■ TASK TO COMPLETE: In the entries below, find the line with "Arte y Humanidades" and the line with "dans les cinq jours ouvrés."; copy them and every line between them exactly, but not the pictures.
DATASET: Begin
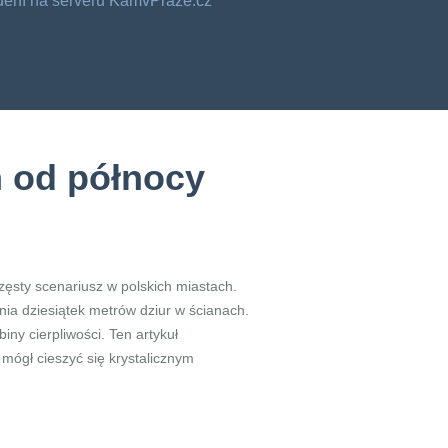
o dění na serveru KamvPraze.cz
m od północy
częsty scenariusz w polskich miastach.
nia dziesiątek metrów dziur w ścianach.
ny cierpliwości. Ten artykuł
mógł cieszyć się krystalicznym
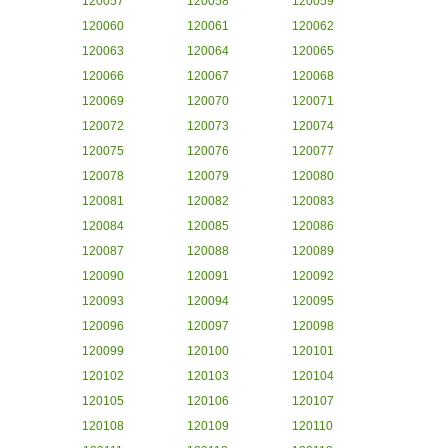
120057
120058
120059
120060
120061
120062
120063
120064
120065
120066
120067
120068
120069
120070
120071
120072
120073
120074
120075
120076
120077
120078
120079
120080
120081
120082
120083
120084
120085
120086
120087
120088
120089
120090
120091
120092
120093
120094
120095
120096
120097
120098
120099
120100
120101
120102
120103
120104
120105
120106
120107
120108
120109
120110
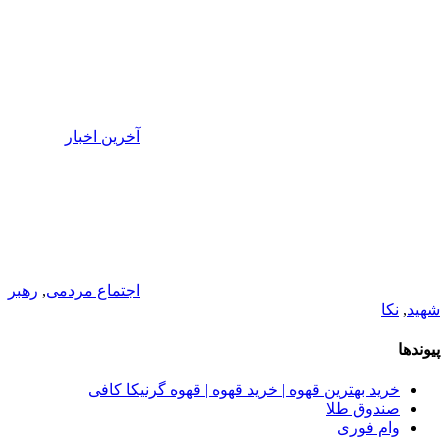
آخرین اخبار
اجتماع مردمی
,
رهبر
شهید
,
نکا
پیوندها
خرید بهترین قهوه | خرید قهوه | قهوه گرنیکا کافی
صندوق طلا
وام فوری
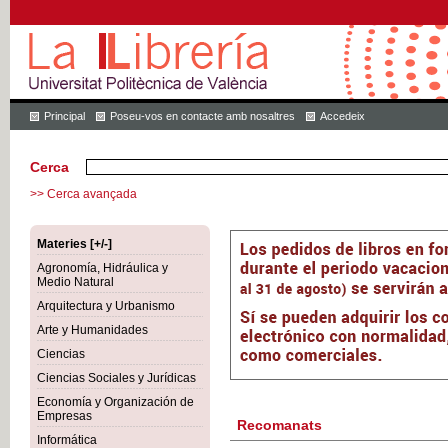
Principal
Poseu-vos en contacte amb nosaltres
Accedeix
Cerca
>> Cerca avançada
Materies [+/-]
Agronomía, Hidráulica y
Medio Natural
Arquitectura y Urbanismo
Arte y Humanidades
Ciencias
Ciencias Sociales y Jurídicas
Economía y Organización de
Empresas
Recomanats
Informática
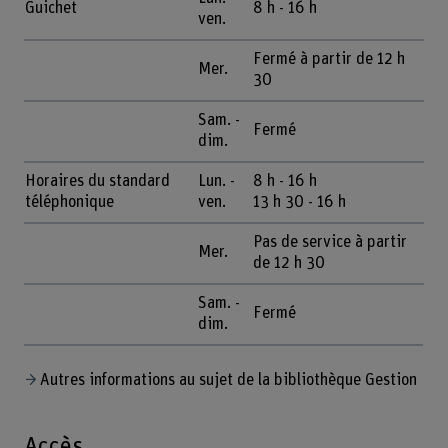
Guichet
8 h - 16 h
ven.
Fermé à partir de 12 h
Mer.
30
Sam. -
Fermé
dim.
Horaires du standard
Lun. -
8 h - 16 h
téléphonique
ven.
13 h 30 - 16 h
Pas de service à partir
Mer.
de 12 h 30
Sam. -
Fermé
dim.
Autres informations au sujet de la bibliothèque Gestion
Accès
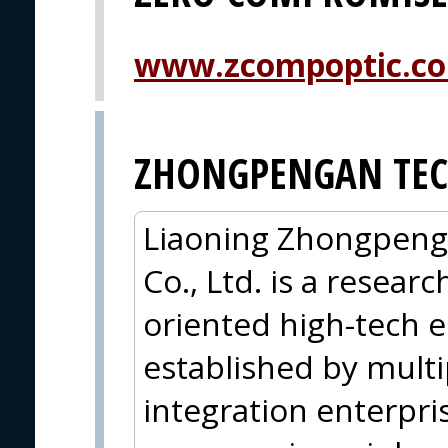
www.zcompoptic.c
ZHONGPENGAN TE
Liaoning Zhongpeng'
Co., Ltd. is a resea
oriented high-tech e
established by multip
integration enterpri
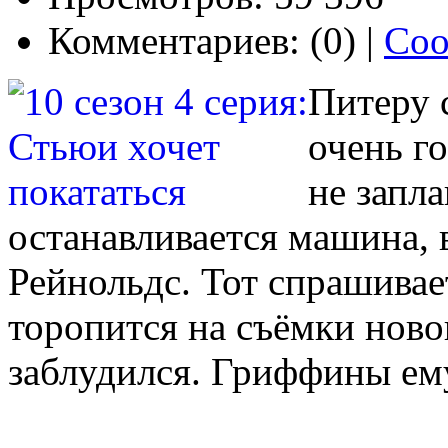
Комментариев: (0) |
Соо
Питеру 
очень го
не запл
останавливается машина, 
Рейнольдс. Тот спрашивае
торопится на съёмки ново
заблудился. Гриффины ем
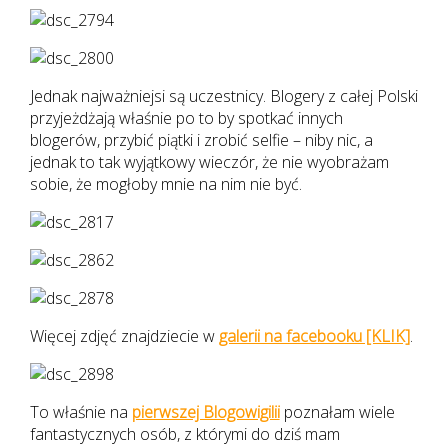
Jednak najważniejsi są uczestnicy. Blogery z całej Polski
przyjeżdżają właśnie po to by spotkać innych
blogerów, przybić piątki i zrobić selfie – niby nic, a
jednak to tak wyjątkowy wieczór, że nie wyobrażam
sobie, że mogłoby mnie na nim nie być.
Więcej zdjęć znajdziecie w
galerii na facebooku [KLIK]
.
To właśnie na
pierwszej Blogowigilii
poznałam wiele
fantastycznych osób, z którymi do dziś mam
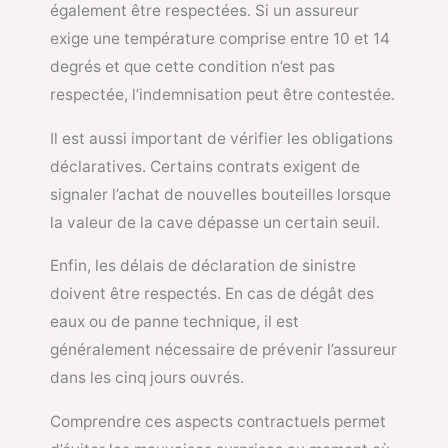
également être respectées. Si un assureur
exige une température comprise entre 10 et 14
degrés et que cette condition n’est pas
respectée, l’indemnisation peut être contestée.
Il est aussi important de vérifier les obligations
déclaratives. Certains contrats exigent de
signaler l’achat de nouvelles bouteilles lorsque
la valeur de la cave dépasse un certain seuil.
Enfin, les délais de déclaration de sinistre
doivent être respectés. En cas de dégât des
eaux ou de panne technique, il est
généralement nécessaire de prévenir l’assureur
dans les cinq jours ouvrés.
Comprendre ces aspects contractuels permet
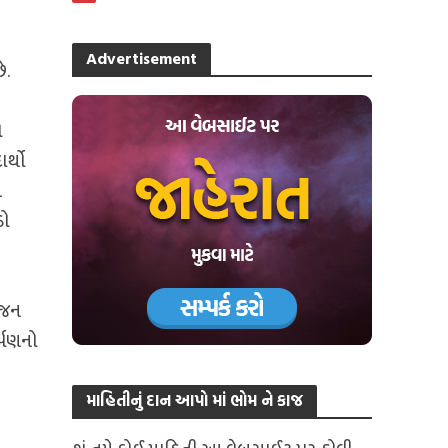
Advertisement
ે.
ો
ર્થો
ે
ડો
ોજન
્પણનો
માહિતીનું દાન આપો માં ભોમ ને કાજ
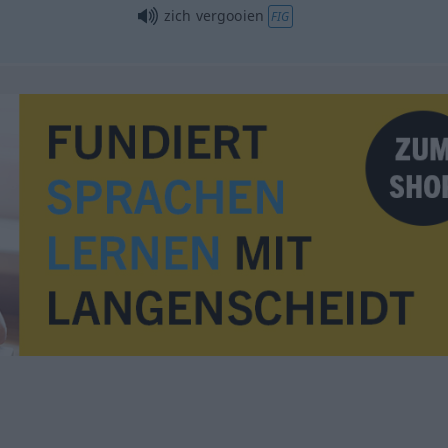
zich vergooien
FIG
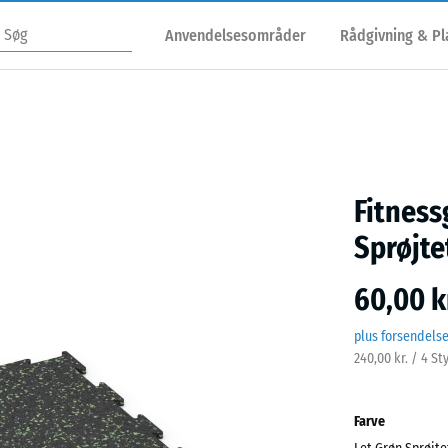
Anvendelsesområder
Rådgivning & P
Fitness
Sprøjte
60,00 k
plus forsendels
240,00 kr. / 4 St
Farve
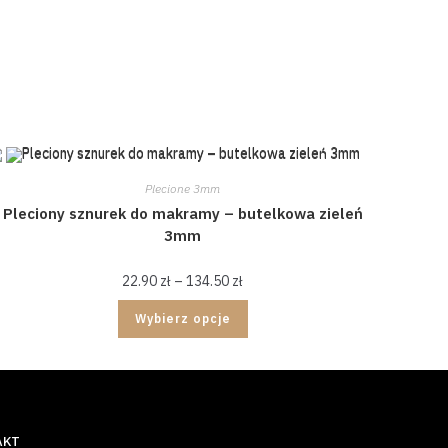
Plecione 3mm
Pleciony sznurek do makramy – butelkowa zieleń
3mm
22.90
zł
–
134.50
zł
Wybierz opcje
AKT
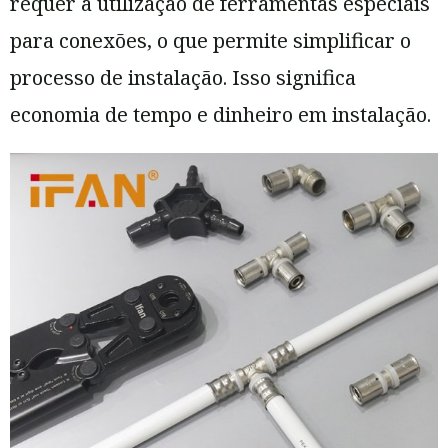
requer a utilização de ferramentas especiais
para conexões, o que permite simplificar o
processo de instalação. Isso significa
economia de tempo e dinheiro em instalação.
DATASET: End
■ ANSWER SECTION:
Arte y Humanidades
Ciencias
Ciencias Sociales y Jurídicas
Economía y Organización de
Empresas
Recomanats
Informática
Guichet
8 h - 16 h
ven.
Fermé à partir de 12 h
Mer.
30
Sam. -
Fermé
dim.
Horaires du standard
Lun. -
8 h - 16 h
téléphonique
ven.
13 h 30 - 16 h
Pas de service à partir
Mer.
de 12 h 30
Sam. -
Fermé
dim.
Autres informations au sujet de la bibliothèque Gestion
Accès
www.zcompoptic.c
ZHONGPENGAN TE
Liaoning Zhongpeng'
Co., Ltd. is a resea
oriented high-tech e
established by multip
integration enterpri
Комментариев: (0) |
Соо
Питеру 
очень го
не запл
останавливается машина, 
Рейнольдс. Тот спрашивае
торопится на съёмки ново
заблудился. Гриффины ем
Jednak najważniejsi są uczestnicy. Blogery z całej Polski
przyjeżdżają właśnie po to by spotkać innych
blogerów, przybić piątki i zrobić selfie – niby nic, a
jednak to tak wyjątkowy wieczór, że nie wyobrażam
sobie, że mogłoby mnie na nim nie być.
Więcej zdjęć znajdziecie w
galerii na facebooku [KLIK]
.
To właśnie na
pierwszej Blogowigilii
poznałam wiele
fantastycznych osób, z którymi do dziś mam
également être respectées. Si un assureur
exige une température comprise entre 10 et 14
degrés et que cette condition n’est pas
respectée, l’indemnisation peut être contestée.
Il est aussi important de vérifier les obligations
déclaratives. Certains contrats exigent de
signaler l’achat de nouvelles bouteilles lorsque
la valeur de la cave dépasse un certain seuil.
Enfin, les délais de déclaration de sinistre
doivent être respectés. En cas de dégât des
eaux ou de panne technique, il est
généralement nécessaire de prévenir l’assureur
dans les cinq jours ouvrés.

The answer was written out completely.